The High Price of Populism to the World

When historians look back on the tragedy that hit the world in 2020, they’ll say that countries were shut down because they didn’t close their borders. And they’ll ask why.

It won’t be easy to understand why Western powers, seasoned in containing the domino effect of communism, were falling defenseless, one by one, to a virus. Despite the fact that the country it originated in raised the alarm and provided credible solutions to stop it. It won’t be easy for them to understand why a global threat did not generate a global response. How it was possible that Western powers didn’t come together to protect themselves?
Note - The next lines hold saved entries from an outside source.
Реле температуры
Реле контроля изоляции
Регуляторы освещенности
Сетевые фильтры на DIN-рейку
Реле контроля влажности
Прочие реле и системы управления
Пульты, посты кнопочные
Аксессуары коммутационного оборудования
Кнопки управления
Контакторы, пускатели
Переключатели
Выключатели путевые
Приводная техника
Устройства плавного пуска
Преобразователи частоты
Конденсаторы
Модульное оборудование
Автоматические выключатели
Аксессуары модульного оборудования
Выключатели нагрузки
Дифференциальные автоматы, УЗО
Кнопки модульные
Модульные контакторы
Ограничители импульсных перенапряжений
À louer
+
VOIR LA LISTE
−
It will be difficult for historians to understand why they didn’t simultaneously stop flights coming in from China. How it was possible that, in the United States alone, 243,000 passengers arrived from China after they knew about the coronavirus epidemic? It will seem unbelievable that this was happening while China had already stopped transport to and from certain parts of the country, and, in particular, Wuhan. They won’t understand why, despite the high number of cases reported in China, countries strongly interlinked with them didn’t think that they too would suffer an outbreak. That they had learned nothing from viruses like the swine flu that hospitalized 274,304 people and killed 12,469 in just one year in the United States alone. That they hadn’t heeded the warnings from the richest man in the world, Bill Gates, who in 2015 pointed out the risk of viruses becoming deadlier and the lack of global preparation. Nor had they listened to the most powerful man in the world in 2014, Barack Obama, who called on Congress to take measures to anticipate and control a pandemic he predicted could happen within five years.

Historians will find various reasons and will surely recognize the importance of two of them, which are closely related: The rejection of scientific evidence and the absence of global leadership. The conservative branch of the government currently in power in the richest and most influential country in the world does not recognize global warming and is in the process of dismantling one of the most fundamental pillars of Western society—respect for science as the most important factor for the progression of humanity. It has turned the devaluation of scientific evidence into a tool, as useful as it is accepted for the political act of populism, which has seen a global rise in recent years.

The world has found itself with a total absence of leadership ever since U.S. populism arrived to uproot the nearly 80-year tradition of the country’s heavy involvement in world affairs and the concept that strong international alliances were modern society’s best possible protection against authoritarian enemies prone to war and systematic crises which, due to globalization, are affecting increasing numbers of countries.

We’re at the stage of blaming China, whose secretive authoritarianism may prove to be the original culprit. But historians are bound to find that responsibility for the tragedy outside of China is shared by certain people, obsessed with building walls against the world, who instead made it more chaotic and insecure.